Statement by Julian Assange on U.S. Presidential Election

Julian Assange
WikiLeaks founder Julian Assange on the balcony of the Ecuadorian Embassy in South Kensington, London, February 5. Peter Nicholls/reuters

This is an extract from a statement from Julian Assange, WikiLeaks, released by Assange's legal advisor Juan Branco after he spoke at Web Summit in Lisbon.

In recent months, WikiLeaks and I personally have come under enormous pressure to stop publishing what the Clinton campaign says about itself to itself. That pressure has come from the campaign's allies, including the Obama administration, and from liberals who are anxious about who will be elected U.S. president.

On the eve of the election, it is important to restate why we have published what we have.

The right to receive and impart true information is the guiding principle of WikiLeaks—an organization that has a staff and organizational mission far beyond myself. Our organization defends the public's right to be informed.

This is why, irrespective of the outcome of the 2016 U.S. Presidential election, the real victor is the U.S. public, which is better informed as a result of our work.

The U.S. public has thoroughly engaged with WikiLeaks' election related publications, which number more than one hundred thousand documents. Millions of Americans have pored over the leaks and passed on their citations to each other and to us. It is an open model of journalism that gatekeepers are uncomfortable with, but which is perfectly harmonious with the First Amendment.

We publish material given to us if it is of political, diplomatic, historical or ethical importance and which has not been published elsewhere. When we have material that fulfills this criteria, we publish. We had information that fit our editorial criteria which related to the

Sanders and Clinton campaign (DNC leaks) and the Clinton political campaign and Foundation (Podesta emails). No one disputes the public importance of these publications. It would be unconscionable for WikiLeaks to withhold such an archive from the public during an election.

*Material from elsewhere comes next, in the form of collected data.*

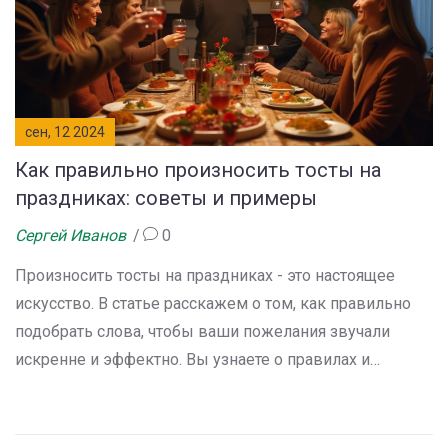
сен, 12 2024
Как правильно произносить тосты на
праздниках: советы и примеры
Сергей Иванов
0
Произносить тосты на праздниках - это настоящее
искусство. В статье расскажем о том, как правильно
подобрать слова, чтобы ваши пожелания звучали
искренне и эффектно. Вы узнаете о правилах и
традициях, которые помогут сделать ваш тост
незабываемым. Также предложим несколько
примеров для различных торжественных случаев.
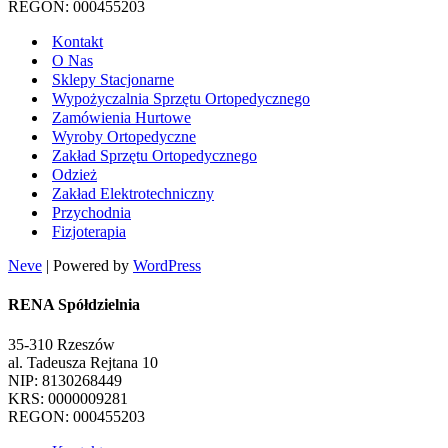
REGON: 000455203
Kontakt
O Nas
Sklepy Stacjonarne
Wypożyczalnia Sprzętu Ortopedycznego
Zamówienia Hurtowe
Wyroby Ortopedyczne
Zakład Sprzętu Ortopedycznego
Odzież
Zakład Elektrotechniczny
Przychodnia
Fizjoterapia
Neve
| Powered by
WordPress
RENA Spółdzielnia
35-310 Rzeszów
al. Tadeusza Rejtana 10
NIP: 8130268449
KRS: 0000009281
REGON: 000455203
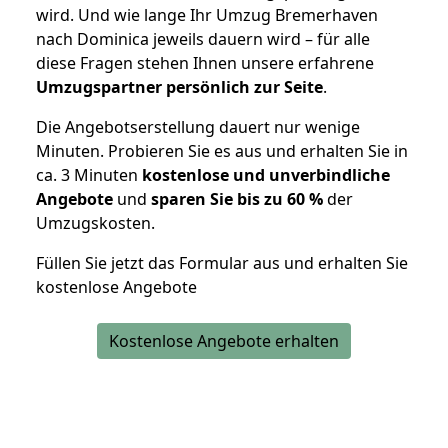
wird. Und wie lange Ihr Umzug Bremerhaven
nach Dominica jeweils dauern wird – für alle
diese Fragen stehen Ihnen unsere erfahrene
Umzugspartner persönlich zur Seite
.
Die Angebotserstellung dauert nur wenige
Minuten. Probieren Sie es aus und erhalten Sie in
ca. 3 Minuten
kostenlose und unverbindliche
Angebote
und
sparen Sie bis zu 60 %
der
Umzugskosten.
Füllen Sie jetzt das Formular aus und erhalten Sie
kostenlose Angebote
Kostenlose Angebote erhalten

At the same time, we cannot publish what we do not have. To date, we have not received information on Donald Trump's campaign, or Jill Stein's campaign, or Gary Johnson's campaign or any of the other candidates that fufills our stated editorial criteria. As a result of publishing Clinton's cables and indexing her emails we are seen as domain experts on Clinton archives. So it is natural that Clinton sources come to us.

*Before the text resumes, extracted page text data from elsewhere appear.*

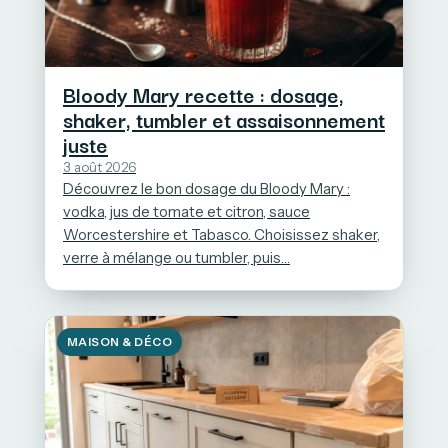
Bloody Mary recette : dosage,
shaker, tumbler et assaisonnement
juste
3 août 2026
Découvrez le bon dosage du Bloody Mary :
vodka, jus de tomate et citron, sauce
Worcestershire et Tabasco. Choisissez shaker,
verre à mélange ou tumbler, puis…
MAISON & DÉCO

We publish as fast as our resources will allow and as fast as the public can absorb it. That is our commitment to ourselves, to our sources, and to the public.

This is not due to a personal desire to influence the outcome of the election. The Democratic and Republican candidates have both expressed hostility towards whistleblowers. I spoke at the launch of the campaign for Jill Stein, the Green Party candidate, because her platform addresses the need to protect them. This is an issue that is close to my heart because of the Obama administration's inhuman and degrading treatment of one of our alleged sources, Chelsea Manning. But WikiLeaks publications are not an attempt to get Jill Stein elected or to take revenge over Ms Manning's treatment either.

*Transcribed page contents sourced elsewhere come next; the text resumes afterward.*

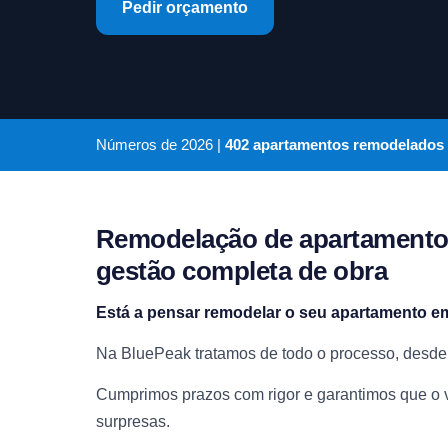
Pedir orçamento
Números de
2026
|
402 apartamentos remodelados
Remodelação de apartament
gestão completa de obra
Está a pensar remodelar o seu apartamento e
Na BluePeak tratamos de todo o processo, desde o 
Cumprimos prazos com rigor e garantimos que o va
surpresas.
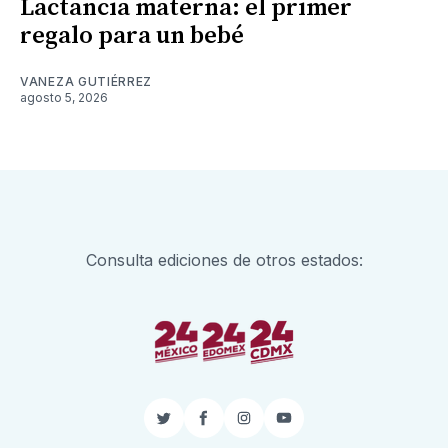
Lactancia materna: el primer
regalo para un bebé
VANEZA GUTIÉRREZ
agosto 5, 2026
Consulta ediciones de otros estados:
Twitter
Facebook
Instagram
YouTube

Publishing is what we do. To withhold the publication of such information until after the election would have been to favor one of the candidates above the public's right to know.

This is after all what happened when The New York Times withheld evidence of illegal mass surveillance of the U.S. population for a year until after the 2004 election, denying the public a critical understanding of the incumbent president George W. Bush, which probably secured his re-election. The current editor of The New York Times has distanced himself from that decision and rightly so.

The U.S. public defends free speech more passionately, but the First Amendment only truly lives through its repeated exercise. The First Amendment explicitly prevents the executive from attempting to restrict anyone's ability to speak and publish freely. The First Amendment does not privilege old media, with its corporate advertisers and dependencies on incumbent power factions, over WikiLeaks' model of scientific journalism or an individual's decision to inform their friends on social media. The First Amendment unapologetically nurtures the democratization of knowledge. With the internet, it has reached its full potential.